Knowledge Representation

C463 / B551 Artificial Intelligence

Machine Learning

Outline

Introduction
Learning from observations
Statistical learning
Reinforcement learning
Specialized algorithms:
neural networks
genetic/evolutionary algorithms
SOM

Machine Learning

Machine Learning is the study of computer algorithms that improve automatically through experience.
"Find a bug in a program, and fix it, and the program will work today.
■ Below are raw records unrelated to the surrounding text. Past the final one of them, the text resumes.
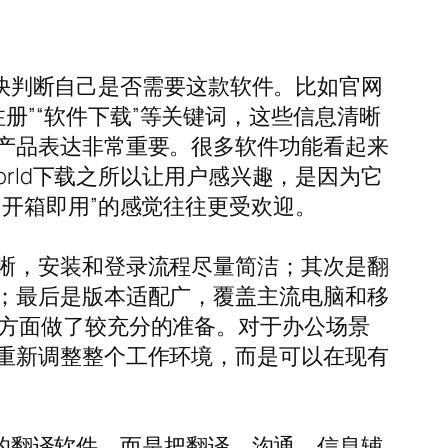
户较快判断自己是否需要这款软件。比如官网
即注册”“软件下载”等关键词，这些信息清晰
产品表达非常重要。很多软件功能看起来
orld下载之所以让用户感兴趣，是因为它
开箱即用”的感觉往往更受欢迎。
晰，安装和登录流程尽量简洁；其次是翻
；最后是版本适配广，覆盖主流电脑和移
兼容性方面做了较充分的准备。对于办公场景
重新调整整个工作环境，而是可以在现有
单纯的翻译软件，而是把翻译、沟通、信息辅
Show the program how to find and fix a bug, and the program will work forever."
- Oliver G. Selfridge, in AI's Greatest Trends and Controversies
"Given a task we want the computer to do, the idea is to repeatedly demonstrate how the task is performed, and let the computer learn by example, i.e., generalise some rules about the task and turn these into a program." - Simon Colton

Motivation

Some problems can be hard to solve by hand and an ML system can be a more robust approach.
Adaptable problems: we can't predict beforehand all the situations that the agent will have to deal with.
Customizing: a program that adapts to specific interests of users.
Data mining: a better understanding of large amounts of data, inferring knowledge from it.

Problem Examples

Hard to solve: playing chess, driving an airplane, predicting the weather.
Adaptable: sending an autonomous vehicle to an unexplored planet.
Customizable: learning client preferences, predicting market strategies, recognizing someone's handwriting, carrying a friendly and knowledgeable conversation.
Data mining: finding the correlation between various factors and hard to cure diseases.

Issues in ML

Choosing the model that can best approximate the function we're looking for.
Number of training examples and accuracy.
Dealing with noisy data.
Are there limits to what the algorithm can learn?
How can prior experience be used?
Complexity of hypothesis/ changes in the representation.
Examples from biological systems.

Types of Learning

Supervised learning - the algorithm must build a model (a function) that maps a set of input values to some known output.
Unsupervised learning - it must find a model to fit the observations without knowing the output a priori.
Reinforcement learning - learning from examples based on positive/negative feedback.
Transduction - learning a model from a set of data with hope to apply it to a new set of data.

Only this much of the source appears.